I shook my head at him. ‘You didn’t change the world, Jack, you bought it.’

‘The way I see it, if I can’t subtract from the planet’s sum of suffering, do I have to add to it personally? It’s one of the questions I mean to take up with God if I ever get religion. Some people worry about the difference between right and wrong. I worry about the difference between wrong and pleasure. And it would be very pleasurable to get to know you again, Matilda.’

‘Come on, Jack. We’d claw each other’s eyes out before the waiter could say “Do you want fries with that?”’

‘I think the River Café . . . I’ll make a reservation, shall I?’

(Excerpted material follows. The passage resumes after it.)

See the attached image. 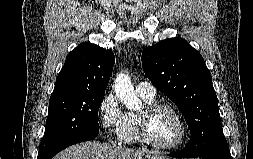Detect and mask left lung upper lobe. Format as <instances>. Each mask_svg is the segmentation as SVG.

Why had I wasted my time? Jack Cassidy doing something altruistic is as likely as a Taliban with a bar tab. ‘How can I put this so that you’ll understand it? Going out with you would be only slightly more enjoyable than abduction by multi-headed aliens hell bent on death by anal probing.’

‘. . . Oh, well, I’m sure your client will find a few distractions in prison. She can always join a writing workshop full of lesbians reading poems about bleeding, death and endless rivers of Satan’s semen.’

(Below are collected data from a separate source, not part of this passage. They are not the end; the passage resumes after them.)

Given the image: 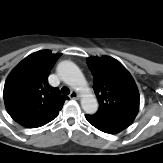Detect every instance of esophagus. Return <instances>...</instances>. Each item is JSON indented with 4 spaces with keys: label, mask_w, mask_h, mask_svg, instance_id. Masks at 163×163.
<instances>
[{
    "label": "esophagus",
    "mask_w": 163,
    "mask_h": 163,
    "mask_svg": "<svg viewBox=\"0 0 163 163\" xmlns=\"http://www.w3.org/2000/svg\"><path fill=\"white\" fill-rule=\"evenodd\" d=\"M69 97H70L71 99L78 100V99L80 98V95H79L78 92H76V91H71Z\"/></svg>",
    "instance_id": "1"
}]
</instances>
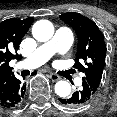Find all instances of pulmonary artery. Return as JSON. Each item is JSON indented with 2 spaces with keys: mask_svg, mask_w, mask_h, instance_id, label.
I'll use <instances>...</instances> for the list:
<instances>
[{
  "mask_svg": "<svg viewBox=\"0 0 117 117\" xmlns=\"http://www.w3.org/2000/svg\"><path fill=\"white\" fill-rule=\"evenodd\" d=\"M73 43V34L67 27H59L53 38L39 46L31 55L23 60V65L27 68H36L46 63L57 53H66ZM75 82L81 84V78H76Z\"/></svg>",
  "mask_w": 117,
  "mask_h": 117,
  "instance_id": "e3ab8cb5",
  "label": "pulmonary artery"
}]
</instances>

‘When did you get so cynical? It’s as though you found out as a child that there’s no Santa and just never got over it. Unlike you, I have the guts to stand up to evil-doers.’

I employed a tone of crisp reprimand that effectively closed the conversation, along with the door to his office. Striding across the cobbled cul-de-sac of Gray’s Inn and through the ornate iron gates on to a Holborn lane, I vowed from now on to be less like my cowardly father and more like my principled mother. Brave. Heroic. Stoic. I was no longer going to let life walk all over me!

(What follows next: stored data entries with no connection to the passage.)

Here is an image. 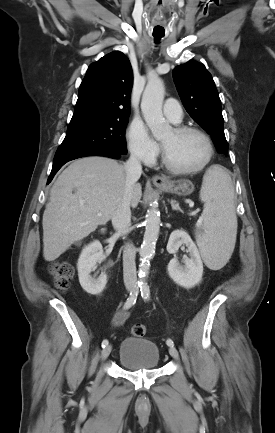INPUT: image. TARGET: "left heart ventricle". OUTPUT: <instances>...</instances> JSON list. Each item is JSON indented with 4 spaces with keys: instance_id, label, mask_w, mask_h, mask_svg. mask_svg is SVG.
Wrapping results in <instances>:
<instances>
[{
    "instance_id": "b2bd125f",
    "label": "left heart ventricle",
    "mask_w": 275,
    "mask_h": 433,
    "mask_svg": "<svg viewBox=\"0 0 275 433\" xmlns=\"http://www.w3.org/2000/svg\"><path fill=\"white\" fill-rule=\"evenodd\" d=\"M160 141L171 163L180 168H194L207 156V145L196 133L177 134L170 129Z\"/></svg>"
}]
</instances>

Ironically, life was about to grant me an opportunity to prove my new Wonder Woman credentials. I had just got into my car and fired the engine when I noticed a man lurking suspiciously outside the mini-market. As I buckled my seatbelt, I watched a security guard walk out of the store swinging a case, evidently full of money, towards a Securicor van. The young bloke I was observing then pulled out a gun, seized the case and leapt on to the back of a getaway motorbike driven by an accomplice. They veered off towards the main road, right past my car. Sensing a high point in my crime-fighting career, I threw my little orthopaedic shoe into reverse and backed into their path. The two villains were thrown on to the bonnet of a nearby car. They staggered, dazed, to their feet and stared at me, aghast.

Aghast also were the director, the sound man, the cameraman and everyone connected with Crime Stoppers, a hugely popular TV programme, who were reconstructing an earlier robbery in the hope of helping the police to solve it . . . Or so the director explained to me as he emerged from the bushes. He pointed to the signs I somehow hadn’t seen, posted on all the lamp posts, stating that filming was taking place.

I glanced up over the old stone walls of Gray’s Inn to the first-floor window of Regal Helm Chambers to see Jack Cassidy bent double with laughter, having watched me perform the least successful citizen’s arrest known to humankind.

What more could I do to embarrass myself? Possibly cartwheel into court, yodelling. I turned the car towards Camden and skulked homeward . . . via the hospital to have my toes surgically uncurled.